What do we remember? Why do we remember it? And how real is what we remember?
These are just some of the questions that come up when I start trying to “remember” my childhood. My earliest memories are nothing more than snapshots or maybe short videos. The experience of an observer rather than participant.
Then we moved to Cuba. These memories were like those of high school or college. I couldn’t tell you what happened every single day but they form an integral part of my current consciousness.
Even so, I am chagrined to realize I can’t think of one ‘friend’ from Cuba. I remember Maria who conspired with me to make my favorite cubed steak, black beans and rice when my parents were out. I remember our dog escaping the house and running down the two blocks to my school.
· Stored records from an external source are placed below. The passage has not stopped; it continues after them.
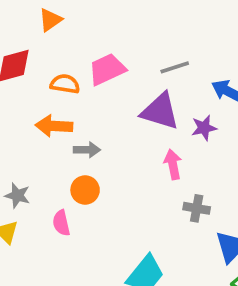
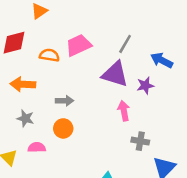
gray line: (175, 67) -> (125, 44), turned -42
orange arrow: (54, 126) -> (23, 84), moved
gray star: (17, 195) -> (25, 118), moved
pink semicircle: (61, 223) -> (37, 147), moved, turned 102

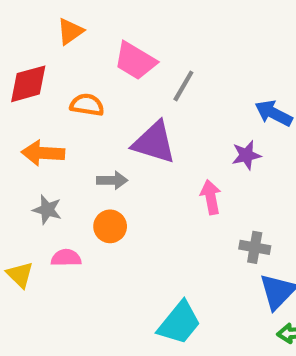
gray line: (125, 44) -> (183, 86), moved
pink trapezoid: (78, 45) -> (135, 61), moved, turned -124
purple triangle: (115, 74) -> (154, 143), moved
gray cross: (140, 141) -> (255, 247), moved

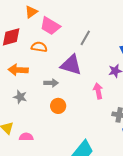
pink trapezoid: (135, 61) -> (50, 26), moved
orange circle: (110, 226) -> (58, 106), moved
pink semicircle: (66, 258) -> (26, 137), moved

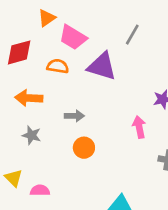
gray line: (85, 38) -> (132, 35), moved
purple triangle: (71, 65) -> (102, 66), moved

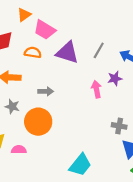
gray line: (132, 35) -> (99, 50), moved
pink arrow: (139, 127) -> (96, 89), moved
orange circle: (84, 148) -> (38, 122), moved, size x1.6

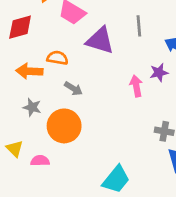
gray line: (99, 50) -> (139, 26), moved, turned -35
orange semicircle: (33, 53) -> (57, 58), moved
gray arrow: (46, 91) -> (73, 89), turned 32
I can still hear her jangling tags in the hallway and feel myself cringe in embarrassment as she bound into the room (the doors were left open to allow for cross ventilation) and down the aisle to plop herself proudly at my feet. I remember when Castro reached Havana. I remember visiting the Hershey cocoa farm. I remember some of my likes (horses) and dislikes (practicing piano). I remember being me.
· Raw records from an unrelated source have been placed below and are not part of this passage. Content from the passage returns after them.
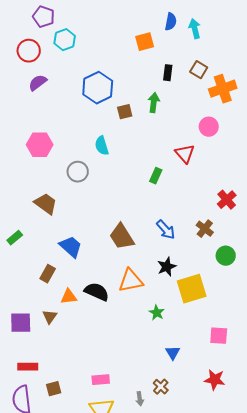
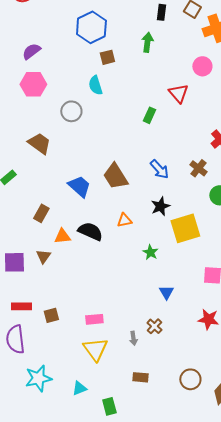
purple semicircle: (38, 83) -> (31, 51), moved
brown square: (125, 112) -> (107, 57), moved
blue trapezoid: (71, 247) -> (79, 186), moved
orange triangle: (131, 281) -> (124, 220), size x0.6
brown square: (54, 389) -> (51, 315), moved

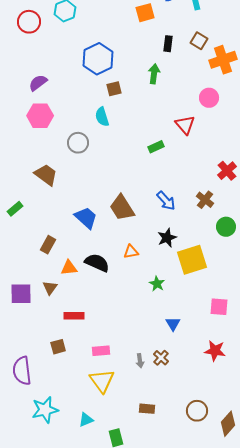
green rectangle: (149, 115) -> (156, 147), turned 42
red rectangle: (21, 306) -> (74, 316), moved
gray arrow: (133, 338) -> (140, 361), moved

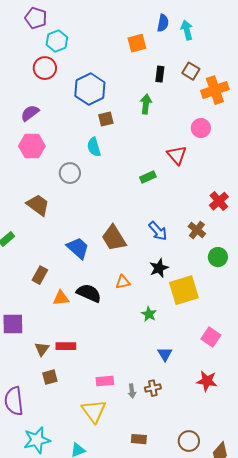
red circle: (29, 22) -> (45, 68), moved
brown triangle: (50, 288) -> (42, 349), moved
pink square: (219, 307) -> (211, 337), turned 30
pink rectangle: (101, 351) -> (105, 381), moved
brown cross: (161, 358) -> (153, 388), turned 35

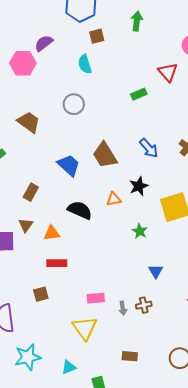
purple semicircle: (30, 113) -> (44, 43), moved
gray circle: (70, 173) -> (74, 104), moved
black star: (159, 268) -> (139, 186), moved
orange triangle: (61, 298) -> (52, 233), moved
brown triangle: (42, 349) -> (26, 225), moved

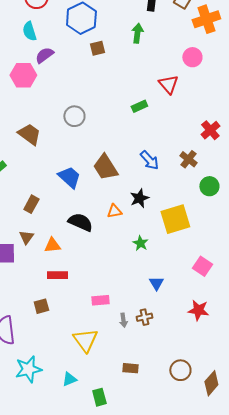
cyan semicircle: (85, 64) -> (29, 31), moved
pink rectangle: (96, 298) -> (100, 300), moved

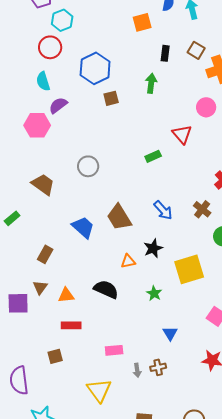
black semicircle: (80, 222) -> (106, 289), moved

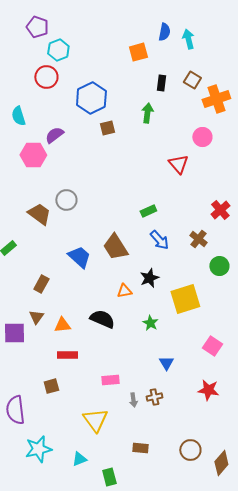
cyan semicircle: (43, 81) -> (18, 116), moved
green rectangle: (153, 156) -> (148, 211), moved
gray circle: (88, 166) -> (66, 200), moved

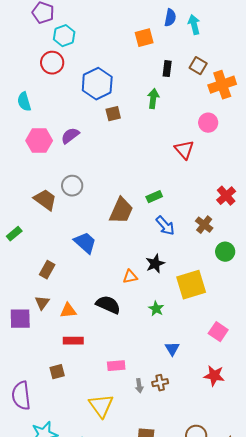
purple semicircle: (54, 135) -> (70, 136), moved
brown trapezoid: (115, 247) -> (121, 211), moved, turned -124

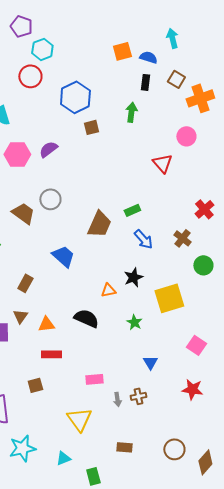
blue semicircle: (170, 18) -> (148, 57), moved, turned -84

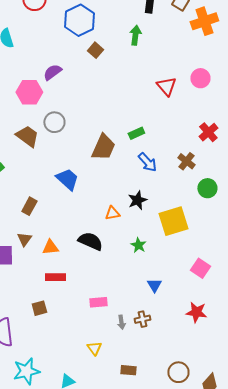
brown square: (91, 127) -> (95, 50), turned -35
pink circle: (186, 136) -> (200, 78), moved
pink hexagon: (17, 154) -> (29, 92), moved
yellow triangle: (79, 419) -> (94, 348), moved, size x0.6

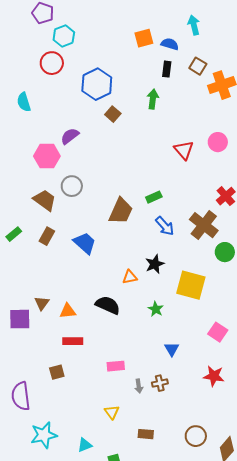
brown cross: (186, 161) -> (204, 225), size x1.6
brown rectangle: (29, 206) -> (47, 236), moved
yellow square: (173, 221) -> (191, 285), turned 32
From Cuba on my memories become richer, more complex, more complete. I remember people, places, events,
There is, however, another ‘memory’ from my early life. When I was in my 30’s, my father dragged out old home movies. I watched as jerky images with no sound or color chronicled my life from infancy onward. We were just about through our stay in Guatemala (ages three through five) when there I was smiling happily into the camera holding a doll. I was sitting on the deck of the freighter that we were taking to move back to the U.S. I laughed as my mother remembered that the Guatemalan jacket I was wearing was a match for ones she and my father both had which I later ‘stole’. Suddenly I was overcome with the darkest, deepest despair I have ever experienced. A voice in my head said “That girl is so-o unhappy.” It took me a minute or two to come back to what was happening around me. I had no idea what to make of what had happened, but the sense of great sadness persisted.
Was this a memory? I honestly don’t ‘remember’ being on the boat. I don’t even remember Guatemala. But I feel this was a true recollection of something that I did experience. And I still grieve for that smiling child who was me yet oddly not me.